His legal representation insist that he does not understand why he is to be put to death and that he believes Satan is working through the Texas state penal system to punish him for preaching the Gospel.

One of his attorneys, Gregory Wiercioch, who met with his client last week, said that his delusions had become "more pervasive."

Panetti has claimed prison system dentists had implanted a "listening device" in his tooth and were seeking to shut him up "about the corruption" and "preaching the Gospel." Wiercioch said Panetti told him that his tooth sent a message to his brain to write a letter of apology to President Barack Obama for getting into a fight with the future president in the sixth grade at a Chicago museum, the Associated Press reported.

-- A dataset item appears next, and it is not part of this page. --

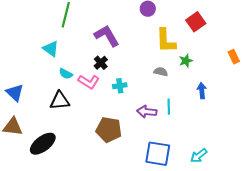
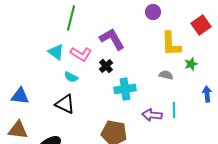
pink L-shape: (89, 82) -> (81, 54), moved
cyan cross: (120, 86) -> (125, 89), size x1.5
blue triangle: (15, 93) -> (20, 96), turned -36
black triangle: (60, 101) -> (65, 104), turned 30

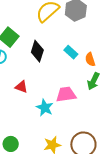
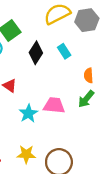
cyan rectangle: (71, 52) -> (64, 51), moved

Jesus, the Pope and John F. Kennedy as witnesses

In his trial in 1995, Panetti fired his court-appointed legal representation, claiming they were against him and instead represented himself wearing an ostentatious cowboy costume and a purple bandana around his neck. He testified at his own trial as alternate personality "Sarge" to describe the murders. He was subsequently sentenced to death.

In a 5 to 4 ruling on November 25, the Texas Court of Criminal Appeals refused to issue a stay of execution. He was last denied clemency on Monday.

His execution is to take place at 6 p.m. local time (0100 GMT). If put to death, he will be the 11th person to be institutionally killed in Texas this year and the 519th person in that state since the US Supreme Court reinstated the death penalty in 1976.

Panetti's case has attracted mass criticism, even among members of Texas Governor's own Republican Party. Human rights experts point to a 1986 court ruling which says that states cannot put to death murderers whose insanity means they cannot understand why they are being put to death. In 2002, justices prohibited the execution of the mentally impaired.

Texas accounts for nearly 40 percent of all executions in the US, according to Amnesty International. The US was one of only nine countries that carried out executions yearly between 2009 and 2013.